== What you need to do ==
All of the data is to be printed exactly, though the images must be left off.

(Stored data)
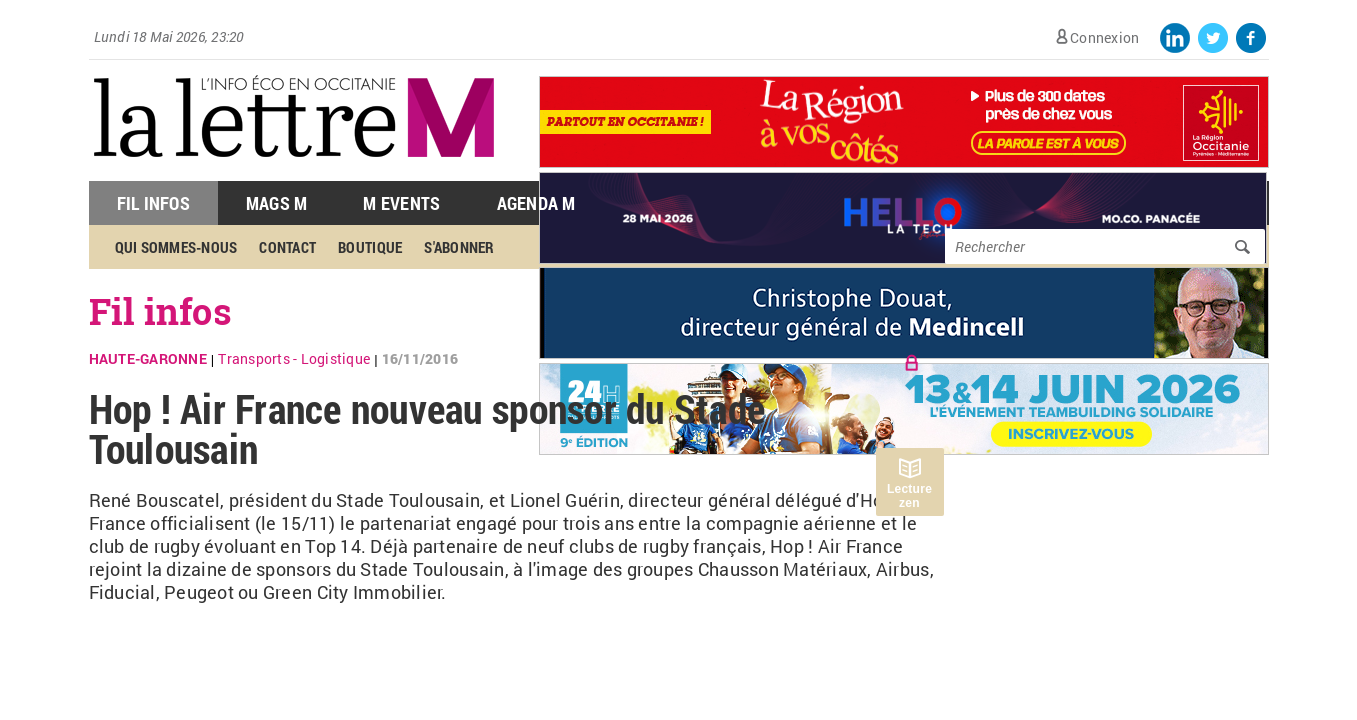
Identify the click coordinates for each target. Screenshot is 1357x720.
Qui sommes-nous (176, 247)
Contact (287, 247)
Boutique (370, 247)
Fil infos (160, 311)
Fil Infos (153, 203)
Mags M (277, 203)
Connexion (1104, 37)
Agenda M (536, 203)
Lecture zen (909, 496)
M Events (401, 203)
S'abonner (459, 247)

== Solution ==
Identify the click coordinates for each target. Screenshot is 1357x720.
Qui sommes-nous (176, 247)
Contact (287, 247)
Boutique (370, 247)
Fil infos (160, 311)
Fil Infos (153, 203)
Mags M (277, 203)
Connexion (1104, 37)
Agenda M (536, 203)
Lecture zen (909, 496)
M Events (401, 203)
S'abonner (459, 247)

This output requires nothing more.